Tornadoes in Southern California? Not as rare as many might think

Two tornadoes that caused major damage in Los Angeles and Santa Barbara counties on Tuesday were part of a series of wild weather events across California this week.
But they weren’t as rare as one might think.
“People are under the impression that we don’t have tornadoes in California, but we have them here,” said Carol Smith, a meteorologist with the National Weather Service in Oxnard. “Having a tornado in one location is very rare, but seeing a few a year is not uncommon.”
There are an average of one or two tornadoes per year in the four county area, including Los Angeles, Ventura, Santa Barbara, and San Luis Obispo counties, and an average of seven to 10 per year statewide.
“It’s not like the Midwest; they’re very weak, but they’re tornadoes,” Smith said. “They have a rotation.”
The tornado that hit Montebello this week, damaging at least 17 buildings with wind gusts of up to 110 mph, was the strongest to hit the Los Angeles area since March 1983, according to the weather service.
Notable Twisters
This 1983 twister is one of the best known to hit Southern California. The tornado ripped off part of the roof of the Los Angeles Convention Center before roaring south along Broadway, tearing homes, smashing brick storefronts and flipping cars. More than 150 buildings were damaged. Thirty-two people were injured.
Damage from the 1983 tornado.
(Los Angeles Public Library)
“I saw it coming, a big grayish blackish swirling ball. It went right over the post office there on Broadway and hit me like a ton of bricks,” one resident told The Times.
When a tornado ripped through a neighborhood in Pico Rivera in 1990, damaging several homes, residents were shocked. One person told The Times: “It was like something you only see in ‘Wizard of Oz’.”
In 1991, a tornado ripped the roofs off several homes in Irvine.
Another in 1993 caused extensive property damage in Lake Forest.
In 2008, two tornado clouds in Riverside County toppled a large rig and derailed a freight train.
In 2014, a tornado touched down in South Los Angeles during a severe thunderstorm. The tornado jumped over a 10-block expanse, ripping off a roof and damaging at least five homes.
In 2016, another tornado damaged roofs and parts of up to eight commercial structures in Vernon.
This week’s tornadoes
In Montebello, video on social media showed a dark funnel cloud and debris flying hundreds of feet in the air. The roof of a building in Montebello was torn off, several others were damaged and a tree 1 foot in diameter was completely uprooted.
The National Weather Service confirmed Wednesday afternoon that a tornado lasting just two to three minutes was responsible for the chaos.
Micaela Vargas said her experience with the Montebello tornado was frightening. She was looking outside to see the rain when she noticed “a small tornado started to form”.
“Then all of a sudden,” she said, “it started getting so big and it started getting so gray, and you could see it all in the air.”

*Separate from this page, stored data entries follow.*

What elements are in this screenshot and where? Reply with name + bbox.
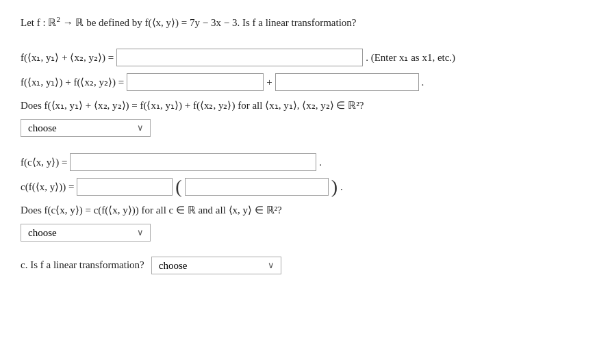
part-c: c. Is f a linear transformation? choose … [21, 257, 576, 274]
part-b-period: . [319, 152, 322, 172]
part-c-dropdown-wrapper: choose Yes No [151, 257, 281, 274]
part-b-dropdown-row: choose Yes No [21, 224, 576, 242]
part-a-input1[interactable] [116, 49, 363, 66]
part-b-open-paren: ( [175, 177, 181, 196]
part-a-dropdown-row: choose Yes No [21, 119, 576, 137]
part-b: f(c⟨x, y⟩) = . c(f(⟨x, y⟩)) = ( ) . Does… [21, 152, 576, 242]
part-b-dropdown[interactable]: choose Yes No [21, 224, 151, 242]
part-b-line2-label: c(f(⟨x, y⟩)) = [21, 177, 74, 197]
part-b-condition: Does f(c⟨x, y⟩) = c(f(⟨x, y⟩)) for all c… [21, 201, 576, 220]
part-b-input2b[interactable] [185, 178, 329, 196]
part-b-line1-label: f(c⟨x, y⟩) = [21, 152, 67, 172]
part-c-label: c. Is f a linear transformation? [21, 259, 144, 271]
part-a-dropdown-wrapper: choose Yes No [21, 119, 151, 137]
part-a-line1-label: f(⟨x₁, y₁⟩ + ⟨x₂, y₂⟩) = [21, 47, 114, 68]
part-a-condition: Does f(⟨x₁, y₁⟩ + ⟨x₂, y₂⟩) = f(⟨x₁, y₁⟩… [21, 96, 576, 115]
part-a-line2: f(⟨x₁, y₁⟩) + f(⟨x₂, y₂⟩) = + . [21, 72, 576, 92]
part-a-plus: + [266, 72, 272, 92]
part-a-input2b[interactable] [275, 73, 419, 91]
part-b-input2a[interactable] [77, 178, 173, 196]
part-c-dropdown[interactable]: choose Yes No [151, 257, 281, 274]
part-b-period2: . [340, 177, 343, 197]
part-a: f(⟨x₁, y₁⟩ + ⟨x₂, y₂⟩) = . (Enter x₁ as … [21, 47, 576, 137]
part-a-period: . [422, 72, 424, 92]
part-b-input1[interactable] [70, 153, 316, 171]
part-a-line1-note: . (Enter x₁ as x1, etc.) [366, 47, 455, 68]
problem-statement: Let f : ℝ2 → ℝ be defined by f(⟨x, y⟩) =… [21, 14, 576, 31]
part-b-line1: f(c⟨x, y⟩) = . [21, 152, 576, 172]
part-b-close-paren: ) [331, 177, 338, 196]
part-b-dropdown-wrapper: choose Yes No [21, 224, 151, 242]
part-a-dropdown[interactable]: choose Yes No [21, 119, 151, 137]
part-a-line1: f(⟨x₁, y₁⟩ + ⟨x₂, y₂⟩) = . (Enter x₁ as … [21, 47, 576, 68]
part-b-line2: c(f(⟨x, y⟩)) = ( ) . [21, 177, 576, 197]
part-a-line2-label: f(⟨x₁, y₁⟩) + f(⟨x₂, y₂⟩) = [21, 72, 124, 92]
part-c-row: c. Is f a linear transformation? choose … [21, 257, 576, 274]
part-a-input2a[interactable] [127, 73, 264, 91]
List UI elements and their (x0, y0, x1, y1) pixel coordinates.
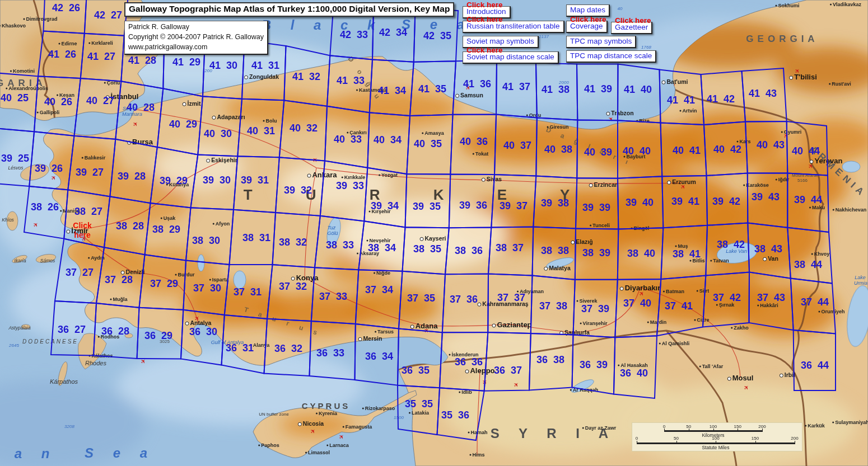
map-sheet-cell-37-36[interactable]: 37 36 (442, 274, 488, 333)
map-sheet-cell-39-28[interactable]: 39 28 (110, 139, 157, 203)
map-sheet-cell-39-43[interactable]: 39 43 (748, 173, 788, 228)
sheet-cell-label-39-38[interactable]: 39 38 (541, 197, 569, 209)
sheet-cell-label-41-37[interactable]: 41 37 (502, 81, 530, 92)
map-sheet-cell-36-27[interactable]: 36 27 (51, 301, 96, 356)
sheet-cell-label-38-31[interactable]: 38 31 (242, 232, 270, 243)
sheet-cell-label-35-36[interactable]: 35 36 (441, 409, 469, 421)
sheet-cell-label-42-26[interactable]: 42 26 (52, 2, 80, 13)
map-sheet-cell-40-43[interactable]: 40 43 (745, 121, 787, 173)
map-sheet-cell-38-32[interactable]: 38 32 (273, 213, 320, 267)
map-sheet-cell-40-27[interactable]: 40 27 (74, 78, 122, 139)
sheet-cell-label-42-33[interactable]: 42 33 (340, 29, 368, 40)
sheet-cell-label-38-33[interactable]: 38 33 (326, 239, 354, 251)
map-sheet-cell-40-31[interactable]: 40 31 (237, 99, 284, 157)
map-sheet-cell-36-37[interactable]: 36 37 (484, 332, 531, 391)
sheet-cell-label-39-25[interactable]: 39 25 (1, 153, 29, 164)
sheet-cell-label-38-41[interactable]: 38 41 (673, 248, 701, 260)
map-sheet-cell-41-42[interactable]: 41 42 (701, 71, 746, 125)
map-sheet-cell-40-42[interactable]: 40 42 (704, 122, 748, 176)
sheet-cell-label-37-33[interactable]: 37 33 (319, 291, 347, 302)
sheet-cell-label-39-32[interactable]: 39 32 (284, 185, 312, 196)
map-sheet-cell-36-36[interactable]: 36 36 (440, 332, 488, 391)
sheet-cell-label-40-32[interactable]: 40 32 (290, 123, 318, 134)
map-sheet-cell-42-27[interactable]: 42 27 (85, 0, 129, 36)
map-sheet-cell-40-30[interactable]: 40 30 (198, 96, 242, 156)
sheet-cell-label-40-28[interactable]: 40 28 (127, 102, 155, 113)
sheet-cell-label-41-33[interactable]: 41 33 (337, 75, 365, 86)
map-sheet-cell-36-31[interactable]: 36 31 (222, 315, 268, 374)
izmir-click-here-link[interactable]: Click here (73, 221, 91, 240)
click-here-label-russian-transliteration-table[interactable]: Click here (466, 15, 503, 23)
sheet-cell-label-41-27[interactable]: 41 27 (87, 51, 115, 62)
sheet-cell-label-36-29[interactable]: 36 29 (144, 330, 172, 341)
sheet-cell-label-38-36[interactable]: 38 36 (455, 245, 483, 256)
sheet-cell-label-41-43[interactable]: 41 43 (749, 88, 777, 99)
sheet-cell-border-40-30[interactable] (198, 96, 242, 156)
sheet-cell-label-38-39[interactable]: 38 39 (582, 247, 610, 258)
map-sheet-cell-37-37[interactable]: 37 37 (488, 274, 532, 334)
map-sheet-cell-40-37[interactable]: 40 37 (494, 115, 537, 176)
sheet-cell-label-38-30[interactable]: 38 30 (192, 235, 220, 246)
sheet-cell-label-38-40[interactable]: 38 40 (627, 248, 655, 259)
map-sheet-cell-39-36[interactable]: 39 36 (449, 175, 494, 228)
sheet-cell-label-36-36[interactable]: 36 36 (455, 356, 483, 368)
map-sheet-cell-37-38[interactable]: 37 38 (531, 276, 575, 335)
sheet-cell-label-39-26[interactable]: 39 26 (35, 163, 63, 174)
map-sheet-cell-40-39[interactable]: 40 39 (577, 120, 618, 178)
sheet-cell-label-41-34[interactable]: 41 34 (378, 85, 406, 96)
map-sheet-cell-40-25[interactable]: 40 25 (0, 73, 38, 131)
map-sheet-cell-41-37[interactable]: 41 37 (496, 60, 537, 118)
sheet-cell-label-37-42[interactable]: 37 42 (713, 292, 741, 303)
sheet-cell-label-37-38[interactable]: 37 38 (539, 300, 567, 312)
sheet-cell-label-39-30[interactable]: 39 30 (203, 175, 231, 186)
map-sheet-cell-40-32[interactable]: 40 32 (279, 100, 327, 161)
sheet-cell-label-36-37[interactable]: 36 37 (494, 365, 522, 376)
map-sheet-cell-39-32[interactable]: 39 32 (276, 157, 325, 216)
sheet-cell-label-39-37[interactable]: 39 37 (500, 200, 528, 211)
sheet-cell-label-36-28[interactable]: 36 28 (101, 326, 129, 337)
map-sheet-cell-40-29[interactable]: 40 29 (157, 88, 203, 154)
nav-link-tpc-map-distance-scale[interactable]: TPC map distance scale (566, 50, 656, 63)
map-sheet-cell-41-32[interactable]: 41 32 (284, 46, 330, 106)
sheet-cell-border-37-34[interactable] (356, 270, 403, 328)
sheet-cell-label-38-29[interactable]: 38 29 (152, 224, 180, 235)
map-sheet-cell-38-41[interactable]: 38 41 (661, 225, 707, 279)
map-sheet-cell-37-43[interactable]: 37 43 (749, 272, 794, 331)
sheet-cell-border-39-34[interactable] (364, 168, 407, 228)
sheet-cell-label-40-35[interactable]: 40 35 (414, 138, 442, 149)
sheet-cell-label-38-42[interactable]: 38 42 (717, 239, 745, 250)
map-sheet-cell-36-39[interactable]: 36 39 (572, 335, 615, 394)
sheet-cell-label-39-43[interactable]: 39 43 (752, 191, 780, 203)
sheet-cell-label-41-26[interactable]: 41 26 (48, 49, 76, 60)
sheet-cell-label-40-41[interactable]: 40 41 (673, 145, 701, 156)
sheet-cell-label-40-43[interactable]: 40 43 (757, 139, 785, 150)
map-sheet-cell-40-38[interactable]: 40 38 (536, 118, 577, 178)
credit-url[interactable]: www.patrickgalloway.com (128, 42, 264, 52)
map-sheet-cell-37-35[interactable]: 37 35 (399, 271, 445, 333)
sheet-cell-label-38-44[interactable]: 38 44 (794, 259, 822, 270)
sheet-cell-label-41-42[interactable]: 41 42 (707, 93, 735, 105)
map-sheet-cell-39-29[interactable]: 39 29 (151, 147, 198, 208)
sheet-cell-label-41-28[interactable]: 41 28 (128, 55, 156, 66)
sheet-cell-label-40-27[interactable]: 40 27 (86, 95, 114, 106)
map-sheet-cell-37-34[interactable]: 37 34 (356, 270, 403, 328)
sheet-cell-label-36-38[interactable]: 36 38 (536, 354, 564, 365)
map-sheet-cell-37-30[interactable]: 37 30 (183, 261, 229, 316)
map-sheet-cell-39-40[interactable]: 39 40 (618, 176, 663, 229)
map-sheet-cell-38-28[interactable]: 38 28 (104, 196, 151, 255)
map-sheet-cell-38-43[interactable]: 38 43 (748, 223, 791, 279)
map-sheet-cell-41-43[interactable]: 41 43 (742, 68, 787, 122)
sheet-cell-label-37-28[interactable]: 37 28 (105, 274, 133, 285)
sheet-cell-label-37-30[interactable]: 37 30 (193, 283, 221, 294)
map-sheet-cell-38-35[interactable]: 38 35 (403, 227, 449, 274)
sheet-cell-label-36-32[interactable]: 36 32 (274, 343, 302, 354)
map-sheet-cell-40-26[interactable]: 40 26 (34, 76, 81, 136)
sheet-cell-label-37-34[interactable]: 37 34 (365, 284, 393, 295)
sheet-cell-border-36-37[interactable] (484, 332, 531, 391)
map-sheet-cell-37-44[interactable]: 37 44 (791, 279, 836, 334)
click-here-label-gazetteer[interactable]: Click here (615, 16, 651, 25)
map-sheet-cell-39-39[interactable]: 39 39 (576, 178, 618, 229)
map-sheet-cell-39-42[interactable]: 39 42 (707, 173, 748, 225)
map-sheet-cell-37-29[interactable]: 37 29 (139, 255, 186, 310)
map-sheet-cell-40-40[interactable]: 40 40 (618, 120, 662, 178)
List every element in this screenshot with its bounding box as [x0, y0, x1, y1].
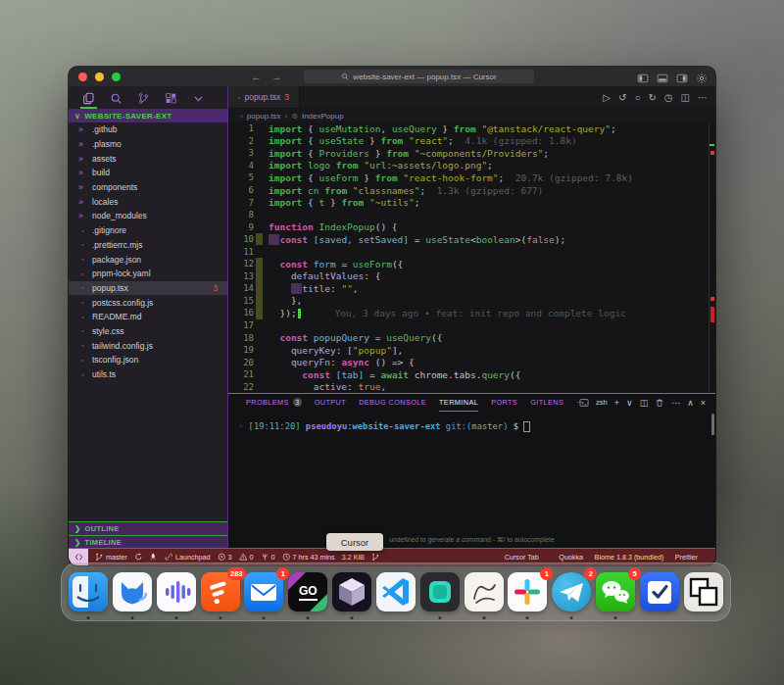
dock-app-sketch-notes-app[interactable]	[465, 572, 504, 612]
panel-tab-terminal[interactable]: TERMINAL	[439, 394, 478, 412]
sidebar-item-tailwind.config.js[interactable]: ▫tailwind.config.js	[69, 338, 227, 353]
explorer-icon[interactable]	[82, 91, 95, 104]
token: import	[269, 123, 302, 134]
step-forward-icon[interactable]: ↻	[648, 92, 656, 103]
step-back-icon[interactable]: ↺	[618, 92, 626, 103]
panel-tab-label: OUTPUT	[315, 398, 346, 407]
status-item-branch[interactable]	[371, 553, 380, 562]
status-item-master[interactable]: master	[95, 553, 127, 562]
zoom-window-button[interactable]	[112, 73, 121, 81]
explorer-section-header[interactable]: ∨ WEBSITE-SAVER-EXT	[69, 109, 227, 122]
panel-tab-ports[interactable]: PORTS	[491, 394, 517, 411]
panel-tab-problems[interactable]: PROBLEMS3	[246, 394, 302, 411]
command-center[interactable]: website-saver-ext — popup.tsx — Cursor	[304, 70, 534, 83]
dock-app-warp-terminal-app[interactable]	[420, 572, 460, 612]
more-icon[interactable]: ⋯	[671, 398, 680, 408]
sidebar-item-utils.ts[interactable]: ▫utils.ts	[69, 367, 227, 382]
dock-app-telegram[interactable]: 2	[552, 572, 591, 612]
maximize-panel-icon[interactable]: ∧	[687, 398, 694, 408]
sidebar-item-components[interactable]: »components	[69, 180, 227, 195]
dock-app-screenshot-frames-app[interactable]	[684, 572, 723, 612]
settings-gear-icon[interactable]	[696, 71, 708, 82]
status-item-3[interactable]: 3	[218, 553, 232, 562]
minimize-window-button[interactable]	[95, 73, 104, 81]
status-item-3-2-kib[interactable]: 3.2 KiB	[342, 553, 365, 562]
run-icon[interactable]: ▷	[603, 92, 611, 103]
dock-app-cursor[interactable]	[332, 572, 371, 612]
status-item-biome-1-8-3-bundled-[interactable]: Biome 1.8.3 (bundled)	[592, 553, 663, 562]
dock-app-goland[interactable]: GO	[288, 572, 327, 612]
dock-app-vscode[interactable]	[376, 572, 416, 612]
status-item-0[interactable]: 0	[239, 553, 254, 562]
status-item-0[interactable]: 0	[261, 553, 275, 562]
breadcrumb[interactable]: ▫ popup.tsx › ⊛ IndexPopup	[228, 109, 715, 122]
run-timer-icon[interactable]: ◷	[664, 92, 673, 103]
record-icon[interactable]: ○	[634, 92, 640, 103]
sidebar-item-.prettierrc.mjs[interactable]: ▫.prettierrc.mjs	[69, 238, 227, 253]
sidebar-item-assets[interactable]: »assets	[69, 151, 227, 166]
overview-ruler[interactable]	[709, 122, 715, 393]
chevron-down-icon[interactable]	[192, 91, 205, 104]
more-actions-icon[interactable]: ⋯	[698, 92, 708, 103]
sidebar-item-locales[interactable]: »locales	[69, 194, 227, 209]
sidebar-item-pnpm-lock.yaml[interactable]: ▫pnpm-lock.yaml	[69, 267, 227, 281]
dock-app-audio-waveform-app[interactable]	[157, 572, 196, 612]
dock-app-slack[interactable]: 1	[508, 572, 547, 612]
sidebar-item-README.md[interactable]: ▫README.md	[69, 310, 227, 324]
tab-popup-tsx[interactable]: ▫ popup.tsx 3	[228, 86, 300, 108]
symbol-icon: ⊛	[291, 112, 298, 121]
terminal-scrollbar[interactable]	[711, 414, 714, 435]
status-item-sync[interactable]	[134, 553, 143, 562]
layout-sidebar-left-icon[interactable]	[637, 71, 649, 82]
dropdown-icon[interactable]: ∨	[626, 398, 633, 408]
token: const	[279, 259, 308, 269]
search-icon[interactable]	[110, 91, 122, 104]
sidebar-item-style.css[interactable]: ▫style.css	[69, 324, 227, 339]
dock-app-tasks-app[interactable]	[640, 572, 679, 612]
dock-app-mail[interactable]: 1	[244, 572, 283, 612]
sidebar-item-.gitignore[interactable]: ▫.gitignore	[69, 223, 227, 238]
code-editor[interactable]: 1import { useMutation, useQuery } from "…	[228, 122, 715, 393]
sidebar-item-package.json[interactable]: ▫package.json	[69, 252, 227, 267]
sidebar-item-node_modules[interactable]: »node_modules	[69, 209, 227, 223]
split-terminal-icon[interactable]: ◫	[640, 398, 649, 408]
dock-app-wechat[interactable]: 5	[596, 572, 635, 612]
sidebar-item-.plasmo[interactable]: ».plasmo	[69, 137, 227, 152]
forward-icon[interactable]: →	[271, 71, 282, 82]
panel-tab-debug-console[interactable]: DEBUG CONSOLE	[359, 394, 426, 411]
layout-sidebar-right-icon[interactable]	[676, 71, 688, 82]
extensions-icon[interactable]	[165, 91, 177, 104]
panel-tab-gitlens[interactable]: GITLENS	[530, 394, 564, 411]
status-item-quokka[interactable]: Quokka	[557, 553, 583, 562]
panel-tab-output[interactable]: OUTPUT	[315, 394, 346, 411]
terminal-prompt[interactable]: ◦ [19:11:20] pseudoyu:website-saver-ext …	[238, 421, 530, 432]
dock-app-finder[interactable]	[69, 572, 108, 612]
status-item-cursor-tab[interactable]: Cursor Tab	[505, 553, 539, 562]
dock-app-fox-app[interactable]	[113, 572, 152, 612]
status-item-prettier[interactable]: Prettier	[672, 553, 698, 562]
status-left: masterLaunchpad3007 hrs 43 mins3.2 KiB	[88, 553, 379, 562]
status-item-launchpad[interactable]: Launchpad	[165, 553, 211, 562]
sidebar-item-tsconfig.json[interactable]: ▫tsconfig.json	[69, 353, 227, 367]
new-terminal-icon[interactable]: +	[614, 398, 619, 408]
terminal-icon[interactable]	[579, 398, 589, 408]
line-number: 8	[228, 210, 254, 220]
trash-icon[interactable]	[655, 398, 664, 408]
back-icon[interactable]: ←	[251, 71, 262, 82]
dock-app-feed-reader-app[interactable]: 283	[201, 572, 240, 612]
sidebar-item-build[interactable]: »build	[69, 166, 227, 180]
token: =	[409, 234, 425, 245]
token: import	[269, 135, 302, 146]
close-window-button[interactable]	[78, 73, 87, 81]
source-control-icon[interactable]	[137, 91, 150, 104]
split-editor-icon[interactable]: ◫	[681, 92, 690, 103]
layout-panel-bottom-icon[interactable]	[657, 71, 668, 82]
sidebar-item-popup.tsx[interactable]: ▫popup.tsx3	[69, 281, 227, 296]
close-panel-icon[interactable]: ×	[701, 398, 706, 408]
status-item-7-hrs-43-mins[interactable]: 7 hrs 43 mins	[282, 553, 335, 562]
timeline-section[interactable]: ❯TIMELINE	[69, 535, 227, 549]
sidebar-item-postcss.config.js[interactable]: ▫postcss.config.js	[69, 295, 227, 310]
sidebar-item-.github[interactable]: ».github	[69, 122, 227, 137]
outline-section[interactable]: ❯OUTLINE	[69, 521, 227, 535]
status-item-rocket[interactable]	[149, 553, 158, 562]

One person was confirmed injured after the event. In addition, 11 mostly industrial buildings were marked red, meaning they were too dangerous to inhabit, and six other buildings were damaged, according to the weather service. The unusual event also sent an HVAC unit down from the top of a building and caused skylights to break and wooden sleepers to break.
A “weak” tornado also touched down in Carpinteria on Tuesday. It was rated EF0 on a scale of 0 to 5 and had winds of up to 75 miles per hour. The Montebello event, which occurred at 11:14 a.m. Wednesday, was stronger, at EF1.
One person was injured in the incident at the Sandpiper Village mobile home park in Carpinteria. The tornado “damaged approximately 25 mobile home units and there was minor damage to trees in the cemetery adjacent to the mobile home park,” the weather service said.
Science
The Carpinteria and Montebello tornadoes formed after recent storms pushed cold air high into the atmosphere, causing it to destabilize. This created storm cells, which then began to spin and eventually became tornadoes.
Although Smith and his colleagues could see powerful thunderstorms brewing over the ocean Tuesday night, it’s hard to predict when a tornado is imminent. “You can see if there’s a tornado environment out there,” she said, “but saying, ‘Oh, there’s going to be a tornado in this area,’ it’s harder.”
Smith said the Carpinteria tornado lasted two minutes. “They tend to be short-lived,” she said. “They speed up, then they die out.”
Times staff writers Hannah Fry and Hayley Smith contributed to this report.